Electronic – Use MOSFET series resistor instead of shunt for current measurement

current measurementefficiencymosfetshunt

If I have a setup where a N MOSFET drives a heavy inductive load (say, 25A peak), can I use the MOSFET's internal resistance to measure said current the same way I would use a shunt resistor?

The value of the equivalent series resistance when the MOSFET is active (i.e. Rds-on) is usually very low and easy to find in the MOSFET's datasheet. I know it is not ideal, and will strongly depend on the FET's temperature a well as the current (so I have a loop there). Still, is there any serious impediment to this approach?

The reason I want to do this is because I have a system where I need to minimize component count as well as avoid any extra losses (i.e. shunts) when driving the inductive load, but can compute some corrections/linearization on a temperature-sensing micro-controller if needed.

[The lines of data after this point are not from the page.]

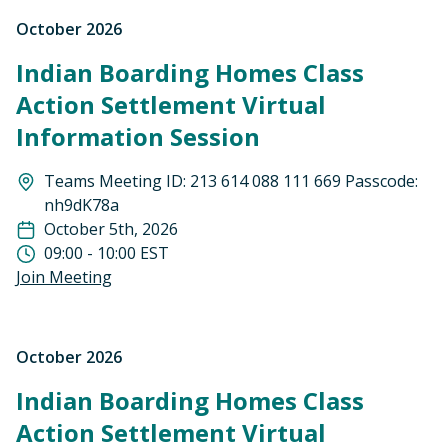
October 2026
Indian Boarding Homes Class
Action Settlement Virtual
Information Session
Teams Meeting ID: 213 614 088 111 669 Passcode:
nh9dK78a
October 5th, 2026
09:00 - 10:00 EST
Join Meeting
October 2026
Indian Boarding Homes Class
Action Settlement Virtual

I am almost 100% I saw a LiPo battery manager that appeared to do something similar, but I am unable to find it. As I recall, this IC estimated the charging current using something similar to what I just described. But maybe I am just mistaken.

Best Answer

equivalent series resistance ... easy to find in the MOSFET's datasheet

No. This seems to be your main misconception.

The datasheet tells you the guaranteed maximum, but not what it will actually be in any one device. Sometimes datasheets show typical specs, which are usually significantly less than the maximum. And of course any one device might be lower than typical too, but you don't know how much.

Then as others have said, RDSON has a strong dependence on temperature.

With calibration to the particular device, and maybe some correction for measured or assumed temperature, you might be able to detect very basic current thresholds, like "too high, shut down now". But anything you'd call a "current measurement" isn't really going to work.